[Stored data]
++++++
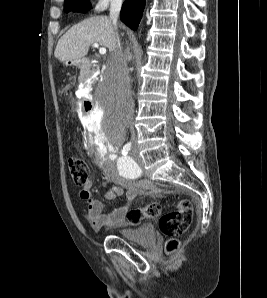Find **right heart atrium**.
Listing matches in <instances>:
<instances>
[{"label": "right heart atrium", "instance_id": "1", "mask_svg": "<svg viewBox=\"0 0 267 298\" xmlns=\"http://www.w3.org/2000/svg\"><path fill=\"white\" fill-rule=\"evenodd\" d=\"M123 0H93V10L97 13L105 11L108 7L118 5Z\"/></svg>", "mask_w": 267, "mask_h": 298}]
</instances>
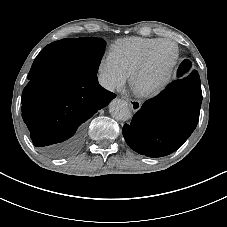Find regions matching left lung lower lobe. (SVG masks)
++++++
**TO DO**.
Omit all images when repeating the data above exactly.

**EXERCISE OUTPUT**.
Find **right heart atrium**.
Listing matches in <instances>:
<instances>
[{"label": "right heart atrium", "instance_id": "1", "mask_svg": "<svg viewBox=\"0 0 267 298\" xmlns=\"http://www.w3.org/2000/svg\"><path fill=\"white\" fill-rule=\"evenodd\" d=\"M123 0H93V10L97 13L105 11L108 7L118 5Z\"/></svg>", "mask_w": 267, "mask_h": 298}]
</instances>
Find regions matching left lung lower lobe. (SVG masks)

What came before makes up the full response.